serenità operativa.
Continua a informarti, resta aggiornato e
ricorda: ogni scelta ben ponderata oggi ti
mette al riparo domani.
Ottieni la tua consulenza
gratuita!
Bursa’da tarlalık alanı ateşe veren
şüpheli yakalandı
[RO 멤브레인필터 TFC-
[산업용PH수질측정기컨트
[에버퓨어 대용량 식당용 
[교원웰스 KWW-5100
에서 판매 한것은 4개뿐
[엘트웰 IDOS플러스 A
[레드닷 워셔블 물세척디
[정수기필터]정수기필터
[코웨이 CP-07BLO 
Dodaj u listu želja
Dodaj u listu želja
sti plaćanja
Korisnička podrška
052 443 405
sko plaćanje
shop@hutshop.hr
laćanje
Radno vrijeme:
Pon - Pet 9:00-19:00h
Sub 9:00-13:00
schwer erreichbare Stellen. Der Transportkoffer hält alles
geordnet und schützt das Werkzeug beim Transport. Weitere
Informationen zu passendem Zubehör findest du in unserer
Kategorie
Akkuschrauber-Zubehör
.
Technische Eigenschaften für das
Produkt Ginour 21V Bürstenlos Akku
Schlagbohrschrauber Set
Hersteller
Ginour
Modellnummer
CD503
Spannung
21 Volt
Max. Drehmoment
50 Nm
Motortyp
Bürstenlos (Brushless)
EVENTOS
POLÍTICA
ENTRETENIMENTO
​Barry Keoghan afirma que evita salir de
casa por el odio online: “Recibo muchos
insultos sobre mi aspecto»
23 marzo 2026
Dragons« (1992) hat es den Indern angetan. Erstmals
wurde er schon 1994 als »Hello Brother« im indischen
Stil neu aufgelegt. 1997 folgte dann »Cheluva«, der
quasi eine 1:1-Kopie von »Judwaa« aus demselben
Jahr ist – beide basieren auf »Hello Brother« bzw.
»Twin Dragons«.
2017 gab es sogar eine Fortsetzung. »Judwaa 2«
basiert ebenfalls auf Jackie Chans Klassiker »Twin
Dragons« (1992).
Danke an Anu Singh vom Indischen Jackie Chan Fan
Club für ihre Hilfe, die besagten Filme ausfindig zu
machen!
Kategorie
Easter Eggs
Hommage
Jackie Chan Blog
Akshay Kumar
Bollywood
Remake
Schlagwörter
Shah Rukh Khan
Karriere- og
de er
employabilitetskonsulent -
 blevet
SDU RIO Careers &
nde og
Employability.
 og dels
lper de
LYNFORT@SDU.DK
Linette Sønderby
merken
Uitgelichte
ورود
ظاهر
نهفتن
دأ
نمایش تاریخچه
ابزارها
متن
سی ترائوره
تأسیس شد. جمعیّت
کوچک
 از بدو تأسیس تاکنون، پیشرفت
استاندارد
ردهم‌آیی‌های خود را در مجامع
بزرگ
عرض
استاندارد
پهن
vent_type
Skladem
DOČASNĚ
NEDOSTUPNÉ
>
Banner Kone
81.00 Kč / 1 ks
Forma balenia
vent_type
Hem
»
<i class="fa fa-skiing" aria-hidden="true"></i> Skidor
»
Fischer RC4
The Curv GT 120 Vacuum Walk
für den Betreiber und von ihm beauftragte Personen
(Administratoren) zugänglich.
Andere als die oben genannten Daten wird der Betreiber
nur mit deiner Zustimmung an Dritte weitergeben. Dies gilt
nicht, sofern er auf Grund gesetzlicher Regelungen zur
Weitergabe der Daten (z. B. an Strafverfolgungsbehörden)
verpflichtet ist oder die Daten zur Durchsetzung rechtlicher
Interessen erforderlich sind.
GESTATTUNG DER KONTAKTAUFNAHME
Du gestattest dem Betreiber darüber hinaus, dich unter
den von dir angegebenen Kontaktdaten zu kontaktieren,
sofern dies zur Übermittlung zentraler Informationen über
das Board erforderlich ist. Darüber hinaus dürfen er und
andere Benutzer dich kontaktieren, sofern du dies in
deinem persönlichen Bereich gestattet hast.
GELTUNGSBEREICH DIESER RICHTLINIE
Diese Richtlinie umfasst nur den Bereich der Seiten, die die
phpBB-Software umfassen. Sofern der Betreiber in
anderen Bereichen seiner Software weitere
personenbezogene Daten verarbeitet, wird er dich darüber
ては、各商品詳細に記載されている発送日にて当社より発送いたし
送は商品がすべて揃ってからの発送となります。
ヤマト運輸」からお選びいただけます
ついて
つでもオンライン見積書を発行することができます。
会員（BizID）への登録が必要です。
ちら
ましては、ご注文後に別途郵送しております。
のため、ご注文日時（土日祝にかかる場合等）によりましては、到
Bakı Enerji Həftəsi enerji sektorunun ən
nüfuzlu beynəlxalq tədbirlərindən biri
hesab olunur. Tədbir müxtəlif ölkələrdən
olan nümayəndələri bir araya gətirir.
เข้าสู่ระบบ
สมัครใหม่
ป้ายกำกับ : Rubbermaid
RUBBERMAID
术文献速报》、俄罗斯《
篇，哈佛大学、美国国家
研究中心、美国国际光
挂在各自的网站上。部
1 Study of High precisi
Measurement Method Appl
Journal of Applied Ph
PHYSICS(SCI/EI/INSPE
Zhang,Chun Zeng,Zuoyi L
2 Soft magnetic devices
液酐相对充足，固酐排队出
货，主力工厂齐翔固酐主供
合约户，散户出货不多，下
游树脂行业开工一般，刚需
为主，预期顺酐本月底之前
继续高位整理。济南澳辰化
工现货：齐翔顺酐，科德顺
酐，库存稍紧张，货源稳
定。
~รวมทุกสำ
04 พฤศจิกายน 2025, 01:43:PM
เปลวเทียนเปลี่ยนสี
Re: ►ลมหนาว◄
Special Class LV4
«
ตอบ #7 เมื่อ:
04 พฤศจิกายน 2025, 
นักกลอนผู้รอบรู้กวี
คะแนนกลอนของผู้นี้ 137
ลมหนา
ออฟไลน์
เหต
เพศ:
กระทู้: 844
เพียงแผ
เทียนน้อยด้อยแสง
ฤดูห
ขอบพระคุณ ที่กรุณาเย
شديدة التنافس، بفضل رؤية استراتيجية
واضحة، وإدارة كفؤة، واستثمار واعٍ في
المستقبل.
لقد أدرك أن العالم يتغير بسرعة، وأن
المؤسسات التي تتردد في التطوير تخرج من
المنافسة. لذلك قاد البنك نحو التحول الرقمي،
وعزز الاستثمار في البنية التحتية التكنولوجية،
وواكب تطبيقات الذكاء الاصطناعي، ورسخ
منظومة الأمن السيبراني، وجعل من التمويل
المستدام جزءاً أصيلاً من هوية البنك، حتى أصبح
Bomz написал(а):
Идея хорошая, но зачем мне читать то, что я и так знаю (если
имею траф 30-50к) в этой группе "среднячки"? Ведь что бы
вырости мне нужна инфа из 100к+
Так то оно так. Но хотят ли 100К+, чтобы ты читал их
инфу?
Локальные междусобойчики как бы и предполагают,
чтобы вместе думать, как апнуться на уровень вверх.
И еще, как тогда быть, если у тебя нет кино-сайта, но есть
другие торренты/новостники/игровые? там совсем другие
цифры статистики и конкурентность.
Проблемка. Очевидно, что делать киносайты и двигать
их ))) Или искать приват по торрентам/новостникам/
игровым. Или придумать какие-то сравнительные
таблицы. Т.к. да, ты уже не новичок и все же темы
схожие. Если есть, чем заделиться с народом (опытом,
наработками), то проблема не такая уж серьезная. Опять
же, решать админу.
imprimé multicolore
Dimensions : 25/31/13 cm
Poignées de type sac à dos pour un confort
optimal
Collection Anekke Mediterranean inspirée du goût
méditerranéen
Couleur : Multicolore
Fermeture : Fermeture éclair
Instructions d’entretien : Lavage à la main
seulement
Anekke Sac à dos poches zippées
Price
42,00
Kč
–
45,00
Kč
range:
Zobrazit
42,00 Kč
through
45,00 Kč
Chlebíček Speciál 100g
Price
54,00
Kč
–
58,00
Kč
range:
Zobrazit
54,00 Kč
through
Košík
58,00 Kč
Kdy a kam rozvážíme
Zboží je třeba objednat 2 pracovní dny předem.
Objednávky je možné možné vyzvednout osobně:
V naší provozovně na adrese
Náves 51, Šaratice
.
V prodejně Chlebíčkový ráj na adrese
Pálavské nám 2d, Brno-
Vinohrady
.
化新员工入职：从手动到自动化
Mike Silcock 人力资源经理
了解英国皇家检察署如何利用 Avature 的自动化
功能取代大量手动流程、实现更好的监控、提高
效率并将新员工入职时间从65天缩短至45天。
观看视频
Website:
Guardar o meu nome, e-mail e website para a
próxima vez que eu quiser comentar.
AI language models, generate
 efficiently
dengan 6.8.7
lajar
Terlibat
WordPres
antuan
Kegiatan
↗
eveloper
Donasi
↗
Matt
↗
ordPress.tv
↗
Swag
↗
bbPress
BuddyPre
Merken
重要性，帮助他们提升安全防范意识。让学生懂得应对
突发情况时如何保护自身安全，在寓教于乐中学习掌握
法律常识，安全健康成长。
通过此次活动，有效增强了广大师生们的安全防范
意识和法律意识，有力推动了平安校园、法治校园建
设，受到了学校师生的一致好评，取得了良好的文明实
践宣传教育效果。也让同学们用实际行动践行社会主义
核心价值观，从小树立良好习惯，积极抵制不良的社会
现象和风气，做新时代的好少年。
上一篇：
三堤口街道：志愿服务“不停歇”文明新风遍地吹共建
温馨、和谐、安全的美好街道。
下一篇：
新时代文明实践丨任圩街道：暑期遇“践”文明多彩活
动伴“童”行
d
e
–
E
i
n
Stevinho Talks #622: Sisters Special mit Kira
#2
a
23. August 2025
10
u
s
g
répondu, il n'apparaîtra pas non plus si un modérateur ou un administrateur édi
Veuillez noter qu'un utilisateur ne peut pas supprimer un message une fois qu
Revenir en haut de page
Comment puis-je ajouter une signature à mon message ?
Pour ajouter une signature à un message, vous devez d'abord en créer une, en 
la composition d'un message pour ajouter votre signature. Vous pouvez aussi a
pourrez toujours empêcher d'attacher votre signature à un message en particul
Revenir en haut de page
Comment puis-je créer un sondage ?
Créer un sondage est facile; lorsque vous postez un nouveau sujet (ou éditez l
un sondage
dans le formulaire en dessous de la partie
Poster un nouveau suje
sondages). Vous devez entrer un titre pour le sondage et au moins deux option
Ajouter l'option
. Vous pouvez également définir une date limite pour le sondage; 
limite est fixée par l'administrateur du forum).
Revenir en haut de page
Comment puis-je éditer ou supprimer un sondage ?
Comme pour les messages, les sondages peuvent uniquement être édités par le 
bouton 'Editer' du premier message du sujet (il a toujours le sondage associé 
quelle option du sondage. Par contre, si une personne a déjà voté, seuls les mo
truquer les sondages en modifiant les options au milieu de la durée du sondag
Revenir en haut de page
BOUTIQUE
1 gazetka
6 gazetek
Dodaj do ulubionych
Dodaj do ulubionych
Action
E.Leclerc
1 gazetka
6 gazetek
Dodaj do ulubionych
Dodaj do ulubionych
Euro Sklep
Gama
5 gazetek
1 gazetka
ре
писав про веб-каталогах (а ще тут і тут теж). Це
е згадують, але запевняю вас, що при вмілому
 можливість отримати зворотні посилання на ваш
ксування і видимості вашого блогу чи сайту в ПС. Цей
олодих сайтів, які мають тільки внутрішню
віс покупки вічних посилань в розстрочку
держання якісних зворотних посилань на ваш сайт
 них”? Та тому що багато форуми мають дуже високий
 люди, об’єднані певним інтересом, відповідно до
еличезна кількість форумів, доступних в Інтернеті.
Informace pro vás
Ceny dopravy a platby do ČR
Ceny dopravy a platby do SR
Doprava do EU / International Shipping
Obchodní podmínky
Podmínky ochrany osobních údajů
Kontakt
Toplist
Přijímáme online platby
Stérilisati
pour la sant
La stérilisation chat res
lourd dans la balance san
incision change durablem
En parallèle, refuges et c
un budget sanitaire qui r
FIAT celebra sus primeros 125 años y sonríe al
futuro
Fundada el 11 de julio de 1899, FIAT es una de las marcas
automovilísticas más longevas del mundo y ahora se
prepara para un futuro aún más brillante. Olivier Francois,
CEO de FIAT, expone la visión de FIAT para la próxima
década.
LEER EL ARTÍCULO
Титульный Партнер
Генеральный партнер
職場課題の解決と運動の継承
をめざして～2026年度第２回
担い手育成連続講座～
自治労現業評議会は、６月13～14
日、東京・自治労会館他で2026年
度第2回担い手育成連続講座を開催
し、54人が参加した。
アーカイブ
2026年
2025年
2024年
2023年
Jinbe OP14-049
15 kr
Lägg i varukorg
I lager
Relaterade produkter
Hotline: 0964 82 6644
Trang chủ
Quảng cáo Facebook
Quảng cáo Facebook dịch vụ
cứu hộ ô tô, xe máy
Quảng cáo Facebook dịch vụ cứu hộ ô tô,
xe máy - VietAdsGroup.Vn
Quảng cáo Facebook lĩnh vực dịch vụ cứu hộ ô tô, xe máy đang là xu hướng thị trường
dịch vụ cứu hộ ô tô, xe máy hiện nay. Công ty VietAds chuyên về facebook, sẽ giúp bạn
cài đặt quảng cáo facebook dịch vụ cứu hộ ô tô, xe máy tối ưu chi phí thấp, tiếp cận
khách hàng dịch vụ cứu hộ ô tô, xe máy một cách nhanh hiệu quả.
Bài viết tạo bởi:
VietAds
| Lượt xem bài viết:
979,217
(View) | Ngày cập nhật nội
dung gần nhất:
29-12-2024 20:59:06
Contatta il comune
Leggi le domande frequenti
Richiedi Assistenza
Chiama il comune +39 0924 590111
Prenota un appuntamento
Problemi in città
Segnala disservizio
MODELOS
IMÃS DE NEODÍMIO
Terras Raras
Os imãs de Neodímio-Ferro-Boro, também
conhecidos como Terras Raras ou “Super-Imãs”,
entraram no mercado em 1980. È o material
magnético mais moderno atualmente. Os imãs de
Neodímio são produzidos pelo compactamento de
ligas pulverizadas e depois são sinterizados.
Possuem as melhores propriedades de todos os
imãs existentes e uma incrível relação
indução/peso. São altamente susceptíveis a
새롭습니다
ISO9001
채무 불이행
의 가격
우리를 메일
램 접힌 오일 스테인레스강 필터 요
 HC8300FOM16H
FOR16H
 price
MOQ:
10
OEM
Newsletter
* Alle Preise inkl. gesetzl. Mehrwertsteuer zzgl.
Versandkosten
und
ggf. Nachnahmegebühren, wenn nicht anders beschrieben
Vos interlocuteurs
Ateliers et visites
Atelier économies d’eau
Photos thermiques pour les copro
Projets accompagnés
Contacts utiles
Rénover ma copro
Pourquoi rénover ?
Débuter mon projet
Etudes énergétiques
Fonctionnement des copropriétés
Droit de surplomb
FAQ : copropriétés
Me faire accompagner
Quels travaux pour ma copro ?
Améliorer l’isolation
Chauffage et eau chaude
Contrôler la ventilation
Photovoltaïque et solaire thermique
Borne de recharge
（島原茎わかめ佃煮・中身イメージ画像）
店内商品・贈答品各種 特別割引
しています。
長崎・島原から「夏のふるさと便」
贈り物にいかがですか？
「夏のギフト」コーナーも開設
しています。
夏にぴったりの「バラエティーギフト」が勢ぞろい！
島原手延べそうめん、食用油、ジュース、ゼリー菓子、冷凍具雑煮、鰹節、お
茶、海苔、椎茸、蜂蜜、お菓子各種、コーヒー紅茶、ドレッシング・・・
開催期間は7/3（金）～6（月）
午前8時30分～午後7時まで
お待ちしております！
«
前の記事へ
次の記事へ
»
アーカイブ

* [Your assignment] Of all the lines in the data, count those that contain "dịch" and give that figure with nothing else.

* [Response area] 6